Given data >>
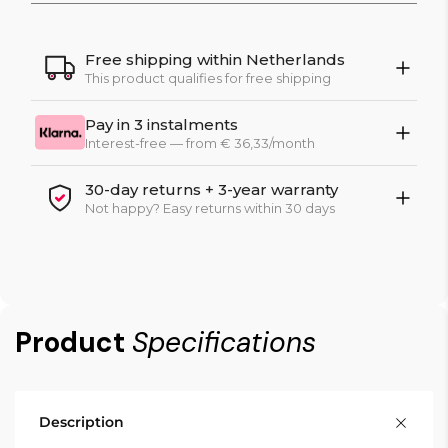
Free shipping within Netherlands
This product qualifies for free shipping
Pay in 3 instalments
Interest-free — from € 36,33/month
30-day returns + 3-year warranty
Not happy? Easy returns within 30 days
Product
Specifications
Description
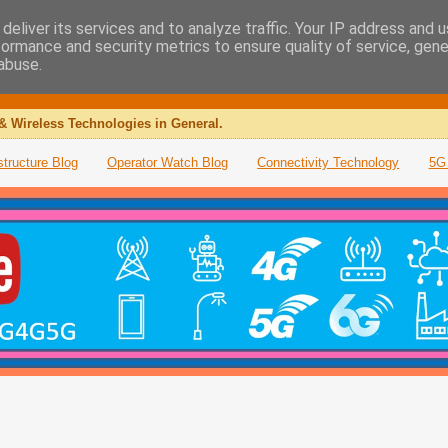
deliver its services and to analyze traffic. Your IP address and 
formance and security metrics to ensure quality of service, gen
abuse.
& Wireless Technologies in General.
structure Blog
Operator Watch Blog
Connectivity Technology
5G 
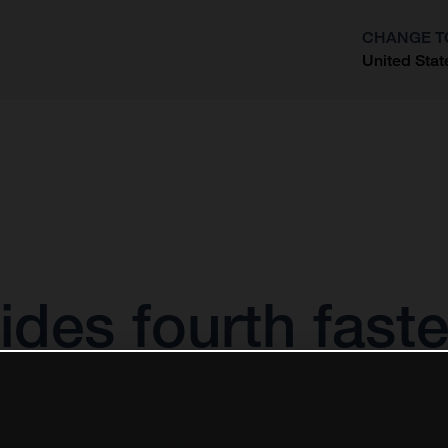
CHANGE T
United Stat
?
des fourth fast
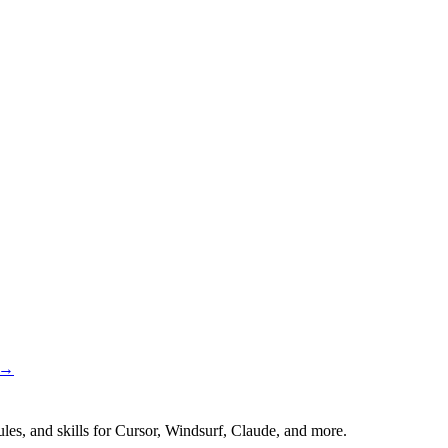
 →
es, and skills for Cursor, Windsurf, Claude, and more.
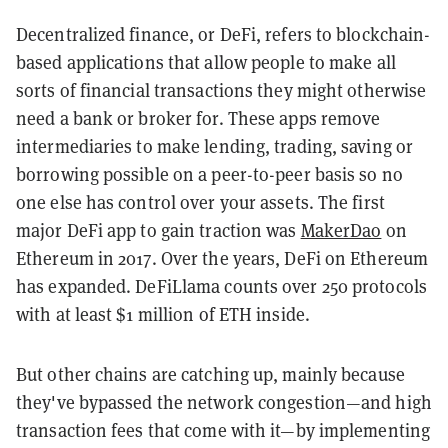
Decentralized finance, or DeFi, refers to blockchain-
based applications that allow people to make all
sorts of financial transactions they might otherwise
need a bank or broker for. These apps remove
intermediaries to make lending, trading, saving or
borrowing possible on a peer-to-peer basis so no
one else has control over your assets. The first
major DeFi app to gain traction was
MakerDao
on
Ethereum in 2017. Over the years, DeFi on Ethereum
has expanded. DeFiLlama counts over 250 protocols
with at least $1 million of ETH inside.
But other chains are catching up, mainly because
they've bypassed the network congestion—and high
transaction fees that come with it—by implementing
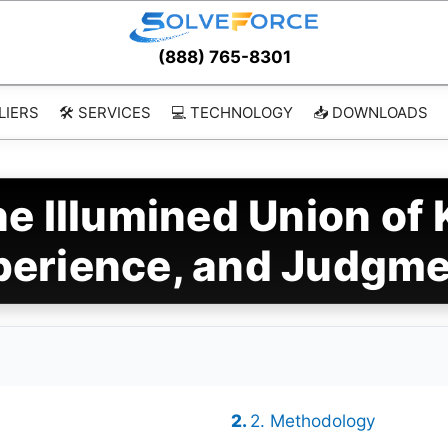
(888) 765-8301
LIERS
🛠️ SERVICES
💻 TECHNOLOGY
📥 DOWNLOADS
e Illumined Union of
perience, and Judgm
2. Methodology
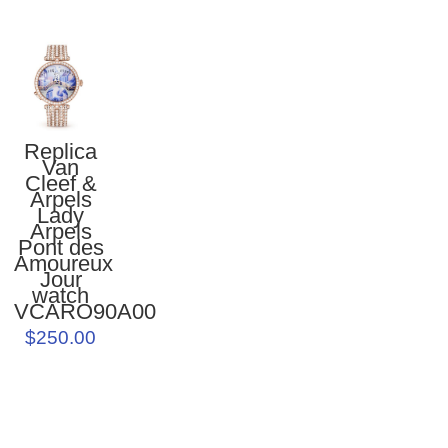
Replica
Van
Cleef &
Arpels
Lady
Arpels
Pont des
Amoureux
Jour
watch
VCARO90A00
$250.00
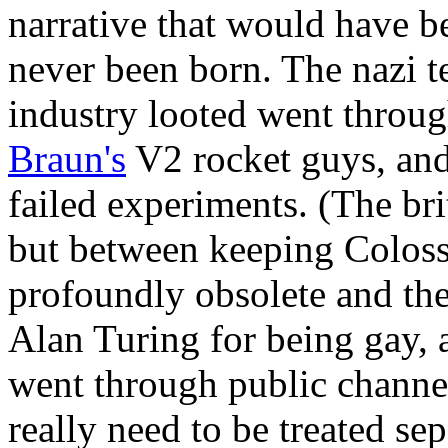
narrative that would have b
never been born. The nazi 
industry looted went throu
Braun's
V2 rocket guys, and
failed experiments. (The bri
but between keeping Colossu
profoundly obsolete and th
Alan Turing for being gay, a
went through public channe
really need to be treated se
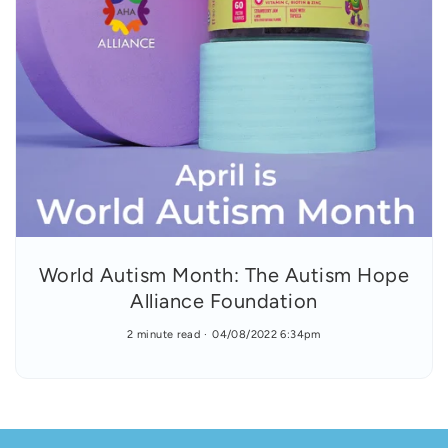
World Autism Month: The Autism Hope
Alliance Foundation
2 minute read
04/08/2022 6:34pm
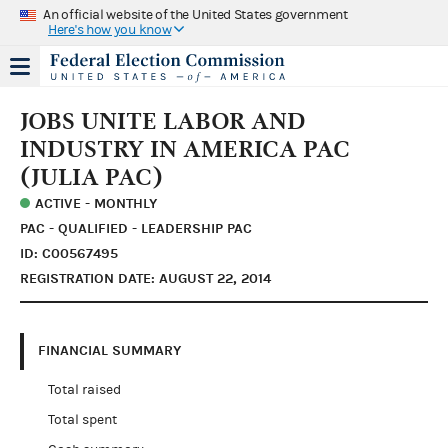
An official website of the United States government
Here's how you know
JOBS UNITE LABOR AND
INDUSTRY IN AMERICA PAC
(JULIA PAC)
ACTIVE - MONTHLY
PAC - QUALIFIED - LEADERSHIP PAC
ID: C00567495
REGISTRATION DATE: AUGUST 22, 2014
FINANCIAL SUMMARY
Total raised
Total spent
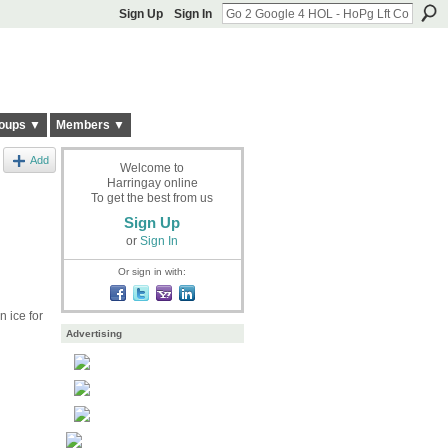
Sign Up
Sign In
oups ▼
Members ▼
Add
Welcome to
Harringay online
To get the best from us
Sign Up
or
Sign In
Or sign in with:
 ice for
Advertising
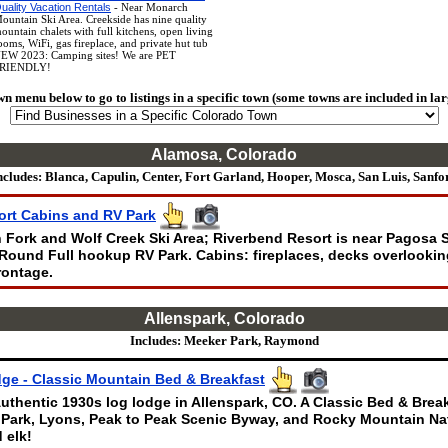
uality Vacation Rentals
- Near Monarch
ountain Ski Area. Creekside has nine quality
ountain chalets with full kitchens, open living
ooms, WiFi, gas fireplace, and private hut tub
EW 2023: Camping sites! We are PET
RIENDLY!
wn menu below to go to listings in a specific town (some towns are included in lar
Alamosa, Colorado
ncludes: Blanca, Capulin, Center, Fort Garland, Hooper, Mosca, San Luis, Sanfo
ort Cabins and RV Park
Fork and Wolf Creek Ski Area; Riverbend Resort is near Pagosa 
Round Full hookup RV Park. Cabins: fireplaces, decks overlooking
rontage.
Allenspark, Colorado
Includes: Meeker Park, Raymond
ge - Classic Mountain Bed & Breakfast
uthentic 1930s log lodge in Allenspark, CO. A Classic Bed & Brea
 Park, Lyons, Peak to Peak Scenic Byway, and Rocky Mountain Nat
 elk!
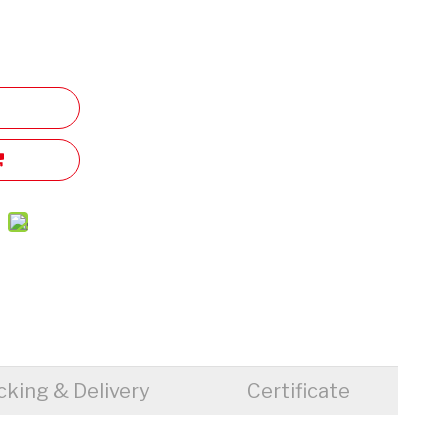
cking & Delivery
Certificate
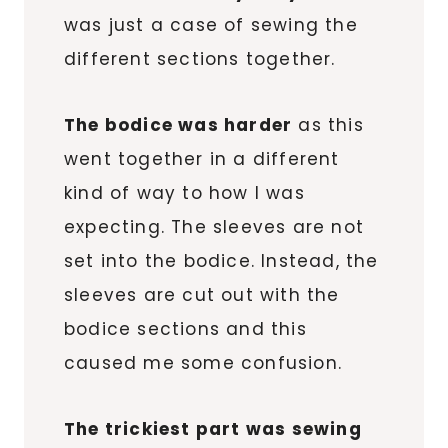
was just a case of sewing the
different sections together.
The bodice was harder
as this
went together in a different
kind of way to how I was
expecting. The sleeves are not
set into the bodice. Instead, the
sleeves are cut out with the
bodice sections and this
caused me some confusion.
The trickiest part was sewing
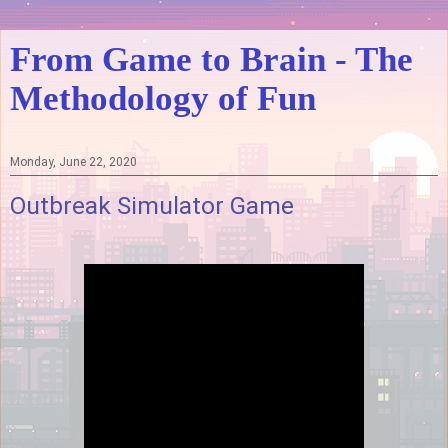
From Game to Brain - The
Methodology of Fun
Monday, June 22, 2020
Outbreak Simulator Game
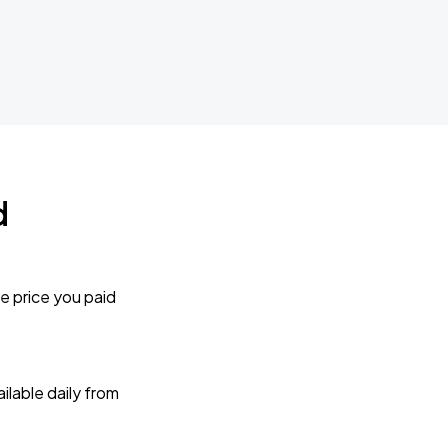
d
e price you paid
lable daily from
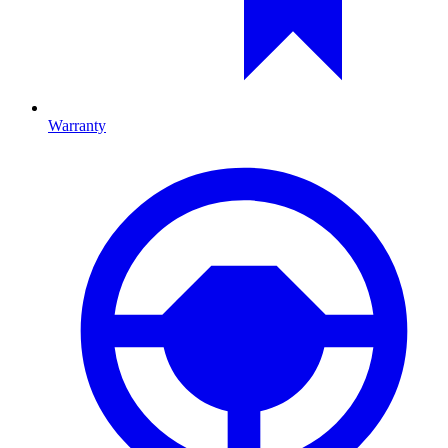
Warranty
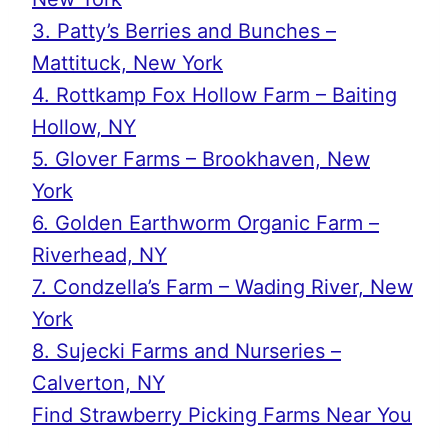
3. Patty’s Berries and Bunches –
Mattituck, New York
4. Rottkamp Fox Hollow Farm – Baiting
Hollow, NY
5. Glover Farms – Brookhaven, New
York
6. Golden Earthworm Organic Farm –
Riverhead, NY
7. Condzella’s Farm – Wading River, New
York
8. Sujecki Farms and Nurseries –
Calverton, NY
Find Strawberry Picking Farms Near You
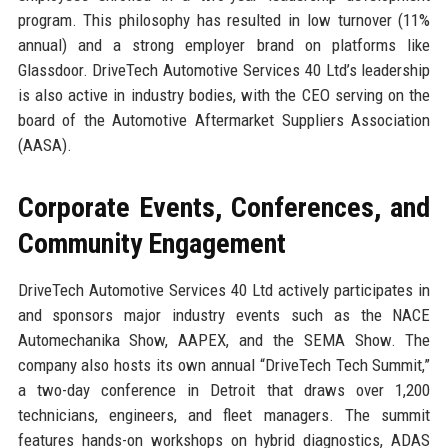
program. This philosophy has resulted in low turnover (11%
annual) and a strong employer brand on platforms like
Glassdoor. DriveTech Automotive Services 40 Ltd’s leadership
is also active in industry bodies, with the CEO serving on the
board of the Automotive Aftermarket Suppliers Association
(AASA).
Corporate Events, Conferences, and
Community Engagement
DriveTech Automotive Services 40 Ltd actively participates in
and sponsors major industry events such as the NACE
Automechanika Show, AAPEX, and the SEMA Show. The
company also hosts its own annual “DriveTech Tech Summit,”
a two-day conference in Detroit that draws over 1,200
technicians, engineers, and fleet managers. The summit
features hands-on workshops on hybrid diagnostics, ADAS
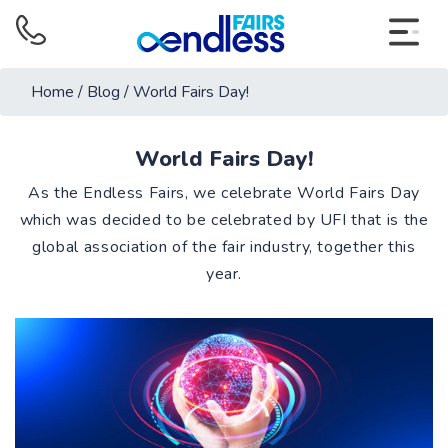
Home
/
Blog
/
World Fairs Day!
World Fairs Day!
As the Endless Fairs, we celebrate World Fairs Day
which was decided to be celebrated by UFI that is the
global association of the fair industry, together this
year.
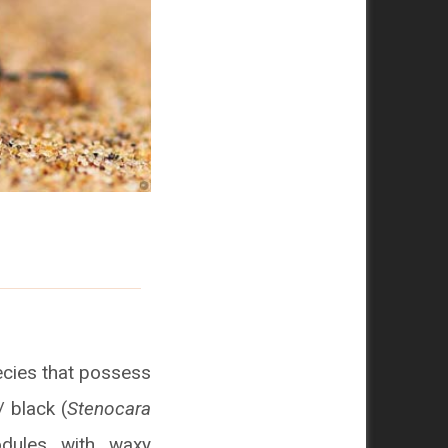
cies that possess
/ black (
Stenocara
nodules with waxy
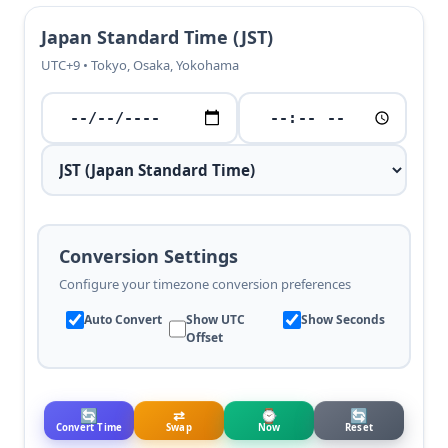
Japan Standard Time (JST)
UTC+9 • Tokyo, Osaka, Yokohama
Conversion Settings
Configure your timezone conversion preferences
Auto Convert
Show UTC
Show Seconds
Offset
🔄
⇄
⌚
🔄
Convert Time
Swap
Now
Reset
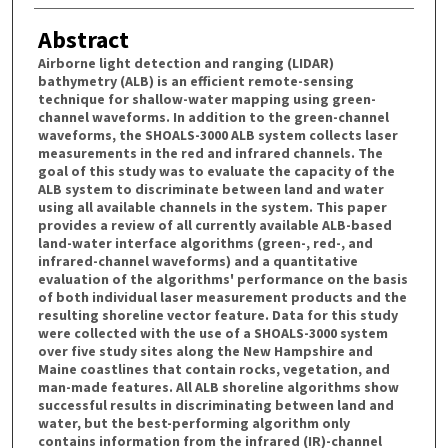
Abstract
Airborne light detection and ranging (LIDAR)
bathymetry (ALB) is an efficient remote-sensing
technique for shallow-water mapping using green-
channel waveforms. In addition to the green-channel
waveforms, the SHOALS-3000 ALB system collects laser
measurements in the red and infrared channels. The
goal of this study was to evaluate the capacity of the
ALB system to discriminate between land and water
using all available channels in the system. This paper
provides a review of all currently available ALB-based
land-water interface algorithms (green-, red-, and
infrared-channel waveforms) and a quantitative
evaluation of the algorithms' performance on the basis
of both individual laser measurement products and the
resulting shoreline vector feature. Data for this study
were collected with the use of a SHOALS-3000 system
over five study sites along the New Hampshire and
Maine coastlines that contain rocks, vegetation, and
man-made features. All ALB shoreline algorithms show
successful results in discriminating between land and
water, but the best-performing algorithm only
contains information from the infrared (IR)-channel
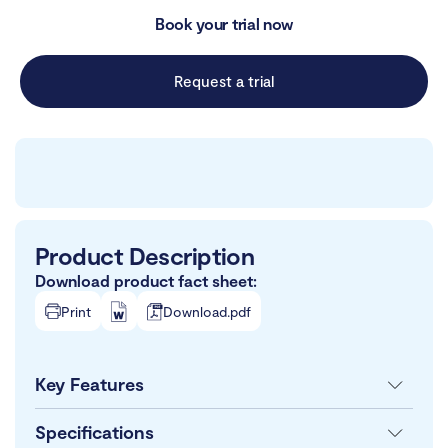
Book your trial now
Request a trial
Product Description
Download product fact sheet:
Print
Download.pdf
Key Features
Specifications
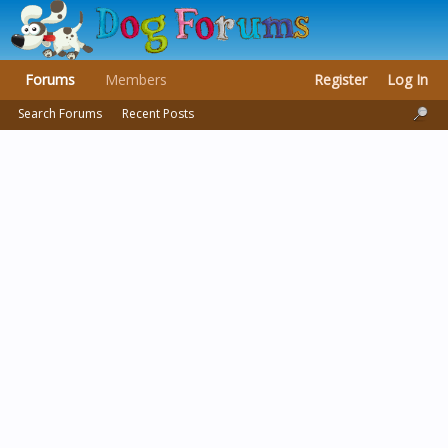
Forums
Members
Register
Log In
Search Forums
Recent Posts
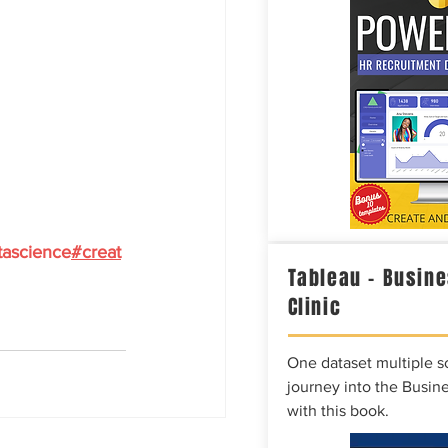
tascience
#creat
Tableau – Busine
Clinic
One dataset multiple so
journey into the Busine
with this book.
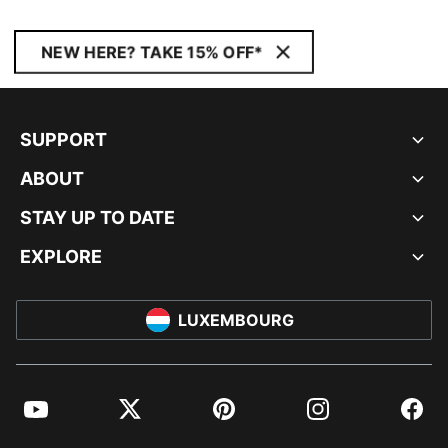
NEW HERE? TAKE 15% OFF*
SUPPORT
ABOUT
STAY UP TO DATE
EXPLORE
LUXEMBOURG
YouTube
Twitter
Pinterest
Instagram
Facebo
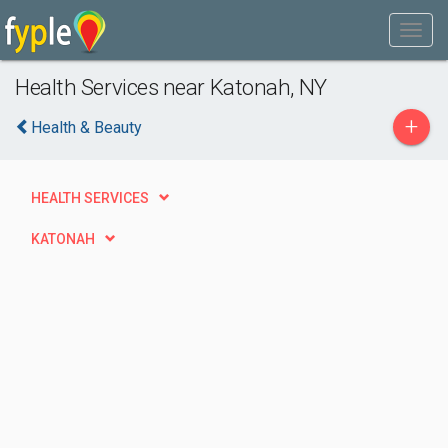
Health Services near Katonah, NY
+
Health & Beauty
HEALTH SERVICES
KATONAH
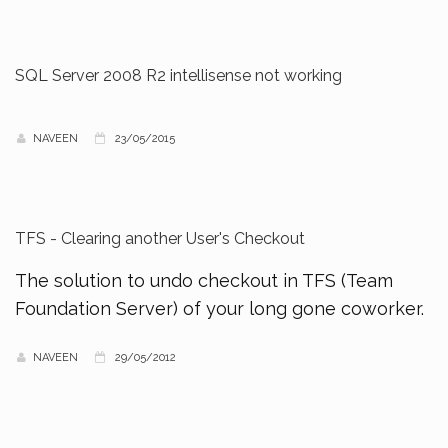
SQL Server 2008 R2 intellisense not working
NAVEEN
23/05/2015
TFS - Clearing another User's Checkout
The solution to undo checkout in TFS (Team
Foundation Server) of your long gone coworker.
NAVEEN
29/05/2012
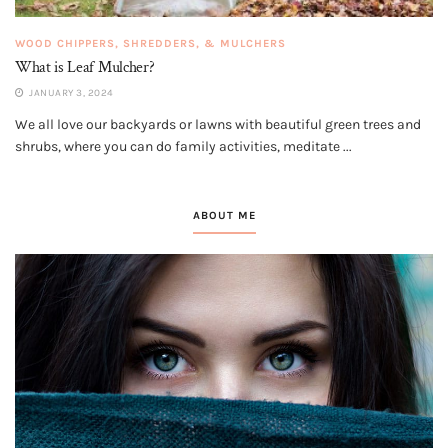
WOOD CHIPPERS, SHREDDERS, & MULCHERS
What is Leaf Mulcher?
JANUARY 3, 2024
We all love our backyards or lawns with beautiful green trees and
shrubs, where you can do family activities, meditate ...
ABOUT ME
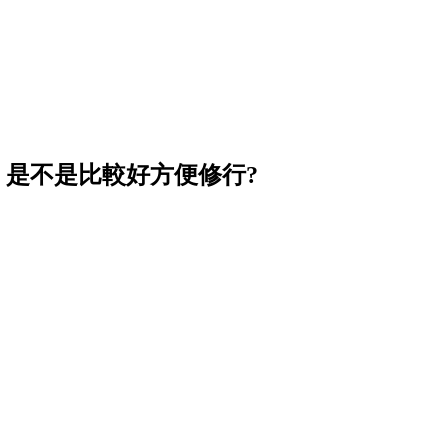
, 是不是比較好方便修行?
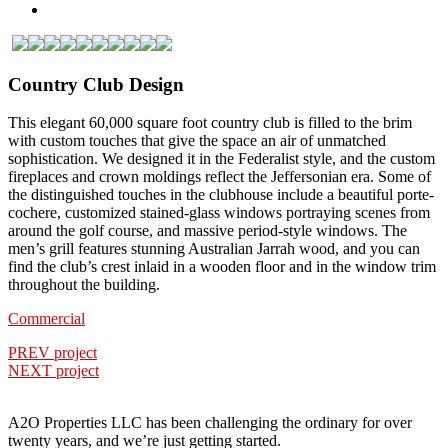
Country Club Design
This elegant 60,000 square foot country club is filled to the brim
with custom touches that give the space an air of unmatched
sophistication. We designed it in the Federalist style, and the custom
fireplaces and crown moldings reflect the Jeffersonian era. Some of
the distinguished touches in the clubhouse include a beautiful porte-
cochere, customized stained-glass windows portraying scenes from
around the golf course, and massive period-style windows. The
men’s grill features stunning Australian Jarrah wood, and you can
find the club’s crest inlaid in a wooden floor and in the window trim
throughout the building.
Commercial
PREV project
NEXT project
A2O Properties LLC has been challenging the ordinary for over
twenty years, and we’re just getting started.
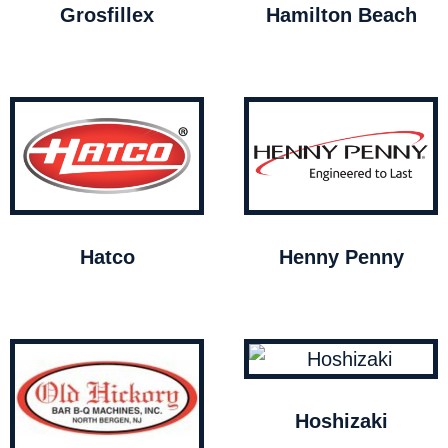
Grosfillex
Hamilton Beach
Hatco
Henny Penny
Hoshizaki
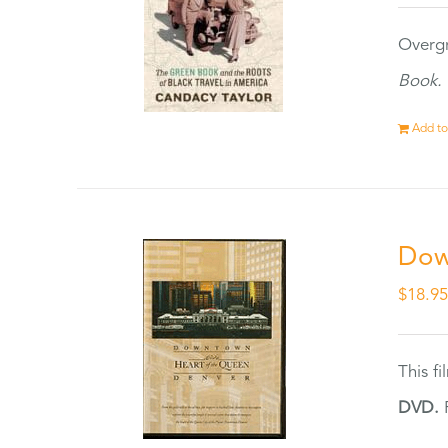
Overgr
Book.
Add to
Dow
$
18.9
This f
DVD.
F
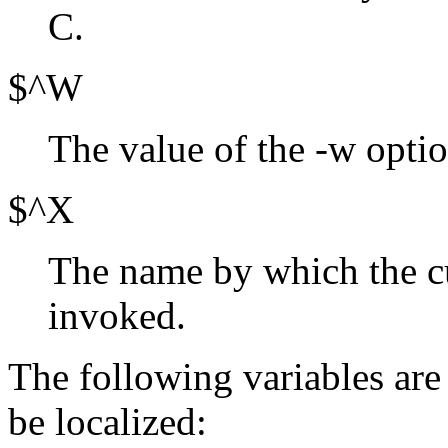
C.
$^W
The value of the -w optio
$^X
The name by which the c
invoked.
The following variables are
be localized:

Exercise directions >>
Would you print, exactly as written, every line above from the one holding "Glassdoor. DriveTech Automotive" through the one holding "Community Engagement", with both included and no other lines?

Problem solution >>
Glassdoor. DriveTech Automotive Services 40 Ltd’s leadership
is also active in industry bodies, with the CEO serving on the
board of the Automotive Aftermarket Suppliers Association
(AASA).
Corporate Events, Conferences, and
Community Engagement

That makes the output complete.